▸ WORK ORDER
Keep each line of the material that includes "days", and leave out the rest.

▸ RECORDS
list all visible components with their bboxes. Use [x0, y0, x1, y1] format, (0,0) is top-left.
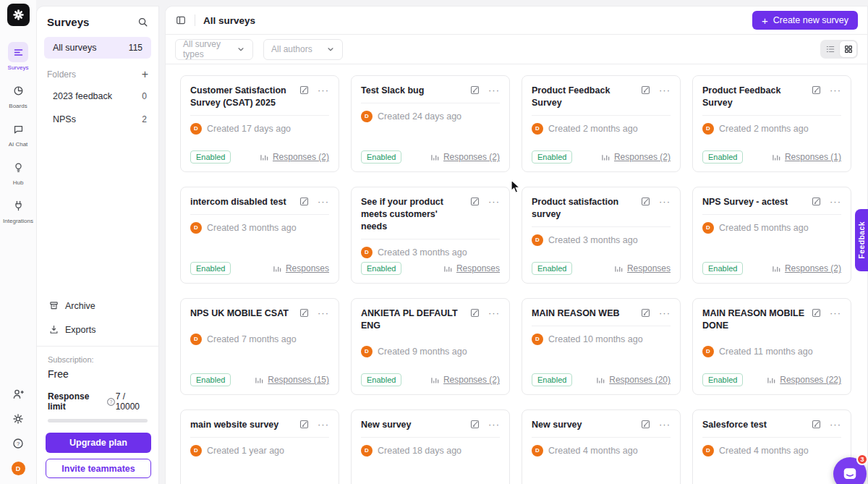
survey-card[interactable]: See if your product meets customers' nee… — [351, 187, 510, 284]
edit-survey-icon[interactable] — [640, 419, 651, 430]
user-avatar[interactable]: D — [12, 462, 25, 475]
survey-card[interactable]: Salesforce test ··· D Created 4 months a… — [692, 409, 851, 484]
app-logo[interactable] — [7, 4, 30, 26]
responses-link[interactable]: Responses — [613, 263, 671, 273]
help-tooltip-icon[interactable]: ? — [106, 397, 116, 407]
authors-dropdown[interactable]: All authors — [263, 39, 343, 60]
more-options-icon[interactable]: ··· — [488, 88, 500, 93]
divider — [361, 239, 500, 239]
more-options-icon[interactable]: ··· — [659, 88, 671, 93]
edit-survey-icon[interactable] — [640, 196, 651, 207]
survey-card[interactable]: Product satisfaction survey ··· D Create… — [522, 187, 681, 284]
edit-survey-icon[interactable] — [299, 196, 310, 207]
divider — [361, 338, 500, 339]
help-icon[interactable]: ? — [12, 437, 25, 450]
survey-card[interactable]: MAIN REASON WEB ··· D Created 10 months … — [522, 298, 681, 395]
edit-survey-icon[interactable] — [640, 307, 651, 318]
rail-item-boards[interactable]: Boards — [0, 80, 36, 109]
creator-avatar: D — [190, 334, 202, 345]
responses-link[interactable]: Responses (2) — [430, 375, 500, 385]
rail-item-ai-chat[interactable]: AI Chat — [0, 119, 36, 148]
survey-card[interactable]: Product Feedback Survey ··· D Created 2 … — [522, 75, 681, 172]
responses-link[interactable]: Responses (2) — [600, 152, 671, 162]
archive-item[interactable]: Archive — [37, 294, 158, 318]
edit-survey-icon[interactable] — [469, 85, 480, 95]
more-options-icon[interactable]: ··· — [659, 199, 671, 205]
exports-item[interactable]: Exports — [37, 318, 158, 341]
folder-item-2023-feedback[interactable]: 2023 feedback 0 — [37, 85, 158, 108]
more-options-icon[interactable]: ··· — [318, 199, 329, 205]
survey-card-title: New survey — [532, 419, 640, 431]
responses-link[interactable]: Responses (22) — [766, 375, 841, 385]
add-folder-icon[interactable]: + — [142, 69, 148, 80]
edit-survey-icon[interactable] — [811, 85, 822, 95]
grid-view-button[interactable] — [840, 41, 856, 57]
responses-link[interactable]: Responses (15) — [254, 375, 329, 385]
created-date: Created 11 months ago — [719, 347, 813, 357]
sidebar-item-all-surveys[interactable]: All surveys 115 — [44, 37, 151, 59]
more-options-icon[interactable]: ··· — [659, 310, 671, 316]
more-options-icon[interactable]: ··· — [318, 422, 329, 428]
edit-survey-icon[interactable] — [299, 419, 310, 430]
creator-avatar: D — [702, 123, 714, 135]
invite-teammates-button[interactable]: Invite teammates — [46, 459, 151, 478]
more-options-icon[interactable]: ··· — [318, 88, 329, 93]
survey-card[interactable]: NPS Survey - actest ··· D Created 5 mont… — [692, 187, 851, 284]
responses-link[interactable]: Responses (2) — [771, 263, 841, 273]
more-options-icon[interactable]: ··· — [488, 199, 500, 205]
responses-link[interactable]: Responses (1) — [771, 152, 841, 162]
edit-survey-icon[interactable] — [811, 307, 822, 318]
create-new-survey-button[interactable]: + Create new survey — [752, 11, 858, 30]
list-view-button[interactable] — [822, 41, 838, 57]
more-options-icon[interactable]: ··· — [830, 422, 841, 428]
survey-card-title: Product Feedback Survey — [532, 85, 640, 109]
edit-survey-icon[interactable] — [469, 419, 480, 430]
rail-item-integrations[interactable]: Integrations — [0, 195, 36, 224]
rail-item-surveys[interactable]: Surveys — [0, 42, 36, 71]
survey-types-dropdown[interactable]: All survey types — [175, 39, 253, 60]
more-options-icon[interactable]: ··· — [488, 310, 500, 316]
collapse-sidebar-icon[interactable] — [175, 14, 187, 26]
responses-link[interactable]: Responses — [443, 263, 500, 273]
responses-link[interactable]: Responses (2) — [430, 152, 500, 162]
chevron-down-icon — [237, 45, 245, 54]
survey-card[interactable]: NPS UK MOBILE CSAT ··· D Created 7 month… — [180, 298, 339, 395]
edit-survey-icon[interactable] — [299, 307, 310, 318]
edit-survey-icon[interactable] — [640, 85, 651, 95]
more-options-icon[interactable]: ··· — [830, 199, 841, 205]
invite-user-icon[interactable] — [12, 388, 25, 401]
more-options-icon[interactable]: ··· — [830, 88, 841, 93]
edit-survey-icon[interactable] — [299, 85, 310, 95]
settings-gear-icon[interactable] — [12, 412, 25, 425]
more-options-icon[interactable]: ··· — [488, 422, 500, 428]
logo-asterisk-icon — [12, 8, 25, 22]
divider — [190, 115, 329, 116]
responses-link[interactable]: Responses — [272, 263, 329, 273]
survey-card[interactable]: New survey ··· D Created 18 days ago — [351, 409, 510, 484]
bar-chart-icon — [613, 263, 624, 273]
edit-survey-icon[interactable] — [469, 307, 480, 318]
survey-card[interactable]: intercom disabled test ··· D Created 3 m… — [180, 187, 339, 284]
survey-card[interactable]: Product Feedback Survey ··· D Created 2 … — [692, 75, 851, 172]
upgrade-plan-button[interactable]: Upgrade plan — [46, 433, 151, 453]
creator-avatar: D — [361, 346, 373, 357]
more-options-icon[interactable]: ··· — [318, 310, 329, 316]
more-options-icon[interactable]: ··· — [830, 310, 841, 316]
rail-item-hub[interactable]: Hub — [0, 157, 36, 186]
responses-link[interactable]: Responses (20) — [595, 375, 671, 385]
search-icon[interactable] — [137, 17, 148, 27]
more-options-icon[interactable]: ··· — [659, 422, 671, 428]
survey-card[interactable]: MAIN REASON MOBILE DONE ··· D Created 11… — [692, 298, 851, 395]
edit-survey-icon[interactable] — [811, 196, 822, 207]
survey-card[interactable]: main website survey ··· D Created 1 year… — [180, 409, 339, 484]
folder-item-npss[interactable]: NPSs 2 — [37, 108, 158, 131]
responses-link[interactable]: Responses (2) — [259, 152, 329, 162]
survey-card[interactable]: New survey ··· D Created 4 months ago — [522, 409, 681, 484]
survey-card[interactable]: ANKIETA PL DEFAULT ENG ··· D Created 9 m… — [351, 298, 510, 395]
survey-card[interactable]: Customer Satisfaction Survey (CSAT) 2025… — [180, 75, 339, 172]
responses-label: Responses (2) — [273, 152, 329, 162]
edit-survey-icon[interactable] — [469, 196, 480, 207]
edit-survey-icon[interactable] — [811, 419, 822, 430]
survey-card[interactable]: Test Slack bug ··· D Created 24 days ago… — [351, 75, 510, 172]
feedback-tab[interactable]: Feedback — [855, 209, 868, 271]
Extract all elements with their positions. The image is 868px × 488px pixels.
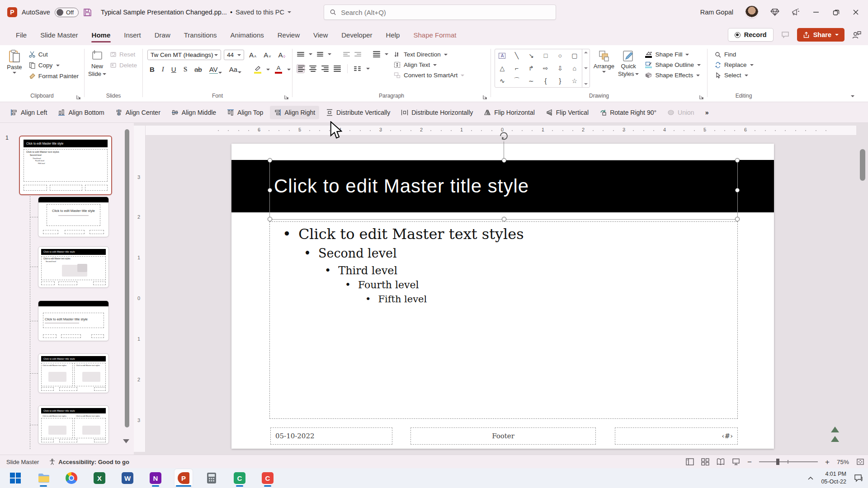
drawing-dialog-launcher[interactable] bbox=[699, 95, 704, 99]
right-brace-shape-icon[interactable]: } bbox=[559, 77, 561, 84]
normal-view-icon[interactable] bbox=[686, 458, 694, 465]
cut-button[interactable]: Cut bbox=[27, 50, 80, 59]
excel-button[interactable]: X bbox=[90, 469, 108, 487]
previous-slide-arrow[interactable] bbox=[831, 427, 839, 432]
bold-button[interactable]: B bbox=[147, 65, 157, 74]
thumbnail-layout-section-header[interactable]: Click to edit Master title style bbox=[38, 300, 109, 341]
notifications-icon[interactable] bbox=[854, 474, 863, 483]
tab-review[interactable]: Review bbox=[271, 26, 307, 44]
align-center-icon[interactable] bbox=[309, 66, 316, 72]
pentagon-shape-icon[interactable]: ⌂ bbox=[573, 65, 576, 72]
elbow-connector-shape-icon[interactable]: ⌐ bbox=[515, 65, 519, 72]
shape-outline-button[interactable]: Shape Outline bbox=[642, 60, 703, 70]
shape-fill-button[interactable]: Shape Fill bbox=[642, 49, 703, 60]
tab-draw[interactable]: Draw bbox=[148, 26, 177, 44]
triangle-shape-icon[interactable]: △ bbox=[500, 65, 505, 72]
avatar[interactable] bbox=[745, 5, 759, 19]
autosave-toggle[interactable]: Off bbox=[55, 8, 79, 17]
share-button[interactable]: Share bbox=[797, 28, 844, 42]
arrange-button[interactable]: Arrange bbox=[594, 49, 614, 88]
thumbnail-slide-master[interactable]: Click to edit Master title style Click t… bbox=[19, 136, 112, 195]
thumbnail-layout-comparison[interactable]: Click to edit Master title style Click t… bbox=[38, 405, 109, 444]
thumbnail-layout-title[interactable]: Click to edit Master title style bbox=[38, 197, 109, 237]
italic-button[interactable]: I bbox=[160, 65, 166, 74]
align-bottom-button[interactable]: Align Bottom bbox=[54, 106, 108, 119]
text-direction-button[interactable]: Text Direction bbox=[391, 49, 491, 60]
align-right-icon[interactable] bbox=[321, 66, 329, 72]
tab-file[interactable]: File bbox=[9, 26, 33, 44]
align-top-button[interactable]: Align Top bbox=[223, 106, 267, 119]
fit-slide-to-window-icon[interactable] bbox=[856, 458, 864, 465]
line-shape-icon[interactable]: ╲ bbox=[515, 52, 519, 59]
chrome-button[interactable] bbox=[62, 469, 80, 487]
replace-button[interactable]: Replace bbox=[712, 60, 775, 70]
strikethrough-button[interactable]: ab bbox=[192, 65, 204, 74]
text-box-shape-icon[interactable]: A bbox=[499, 53, 505, 59]
bullet-level-1[interactable]: • Click to edit Master text styles bbox=[283, 225, 524, 243]
align-center-button[interactable]: Align Center bbox=[111, 106, 165, 119]
search-input[interactable] bbox=[341, 9, 550, 16]
restore-button[interactable] bbox=[832, 8, 840, 16]
bullet-level-5[interactable]: • Fifth level bbox=[365, 294, 427, 305]
document-title[interactable]: Typical Sample Presentation Changed.pp..… bbox=[101, 9, 291, 16]
arc-shape-icon[interactable]: ⌒ bbox=[514, 77, 520, 85]
justify-icon[interactable] bbox=[334, 66, 341, 72]
arrow-line-shape-icon[interactable]: ↘ bbox=[528, 52, 534, 59]
save-icon[interactable] bbox=[83, 8, 92, 17]
tab-home[interactable]: Home bbox=[85, 26, 118, 44]
oval-shape-icon[interactable]: ○ bbox=[558, 52, 562, 59]
columns-icon[interactable] bbox=[354, 66, 361, 71]
bullet-level-3[interactable]: • Third level bbox=[325, 264, 397, 277]
left-brace-shape-icon[interactable]: { bbox=[545, 77, 547, 84]
star-shape-icon[interactable]: ☆ bbox=[572, 77, 578, 84]
file-explorer-button[interactable] bbox=[34, 469, 52, 487]
clear-formatting-button[interactable]: A◊ bbox=[276, 50, 288, 60]
bullets-icon[interactable] bbox=[297, 52, 304, 56]
elbow-arrow-shape-icon[interactable]: ↱ bbox=[528, 65, 534, 72]
resize-handle-bottom-center[interactable] bbox=[502, 217, 506, 221]
taskbar-clock[interactable]: 4:01 PM 05-Oct-22 bbox=[821, 470, 846, 486]
zoom-slider[interactable] bbox=[759, 461, 818, 462]
thumbnail-scroll-down-arrow[interactable] bbox=[123, 439, 129, 443]
word-button[interactable]: W bbox=[118, 469, 137, 487]
thumbnail-scrollbar[interactable] bbox=[125, 129, 129, 442]
app-c-green-button[interactable]: C bbox=[231, 469, 249, 487]
change-case-button[interactable]: Aa bbox=[227, 65, 244, 74]
accessibility-status[interactable]: Accessibility: Good to go bbox=[49, 459, 129, 465]
tab-help[interactable]: Help bbox=[379, 26, 407, 44]
bullet-level-2[interactable]: • Second level bbox=[304, 246, 397, 260]
slide-sorter-view-icon[interactable] bbox=[701, 458, 709, 465]
slideshow-view-icon[interactable] bbox=[732, 458, 740, 465]
rotate-right-90-button[interactable]: Rotate Right 90° bbox=[595, 106, 660, 119]
comments-icon[interactable] bbox=[781, 30, 790, 39]
distribute-horizontally-button[interactable]: Distribute Horizontally bbox=[397, 106, 477, 119]
align-right-button[interactable]: Align Right bbox=[270, 106, 319, 119]
character-spacing-button[interactable]: AV bbox=[207, 65, 224, 75]
paste-button[interactable]: Paste bbox=[4, 49, 25, 81]
rectangle-shape-icon[interactable]: □ bbox=[544, 52, 547, 59]
canvas-scrollbar[interactable] bbox=[860, 127, 865, 450]
zoom-percentage[interactable]: 75% bbox=[837, 459, 849, 465]
shapes-gallery-scroll[interactable] bbox=[582, 49, 590, 87]
zoom-out-button[interactable]: − bbox=[747, 458, 752, 466]
grow-font-button[interactable]: A˄ bbox=[247, 50, 259, 60]
scribble-shape-icon[interactable]: ∿ bbox=[500, 77, 505, 84]
presenter-coach-icon[interactable] bbox=[852, 30, 862, 39]
start-button[interactable] bbox=[6, 469, 24, 487]
footer-placeholder[interactable]: Footer bbox=[410, 427, 596, 445]
flip-horizontal-button[interactable]: Flip Horizontal bbox=[480, 106, 538, 119]
curve-shape-icon[interactable]: ∼ bbox=[528, 77, 534, 84]
powerpoint-taskbar-button[interactable]: P bbox=[175, 469, 193, 487]
new-slide-button[interactable]: New Slide bbox=[88, 49, 106, 78]
reading-view-icon[interactable] bbox=[717, 458, 725, 465]
calculator-button[interactable] bbox=[203, 469, 221, 487]
align-left-icon[interactable] bbox=[297, 65, 304, 73]
flip-vertical-button[interactable]: Flip Vertical bbox=[542, 106, 593, 119]
tab-slide-master[interactable]: Slide Master bbox=[33, 26, 85, 44]
shape-effects-button[interactable]: Shape Effects bbox=[642, 70, 703, 80]
slide-number-placeholder[interactable]: ‹#› bbox=[615, 427, 738, 445]
highlight-color-button[interactable] bbox=[252, 65, 264, 75]
paragraph-dialog-launcher[interactable] bbox=[483, 95, 487, 99]
record-button[interactable]: Record bbox=[728, 28, 774, 42]
format-painter-button[interactable]: Format Painter bbox=[27, 71, 80, 81]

▸ TASK RESULT
survey-card[interactable]: New survey ··· D Created 18 days ago — [351, 409, 510, 484]
survey-card[interactable]: Test Slack bug ··· D Created 24 days ago… — [351, 75, 510, 172]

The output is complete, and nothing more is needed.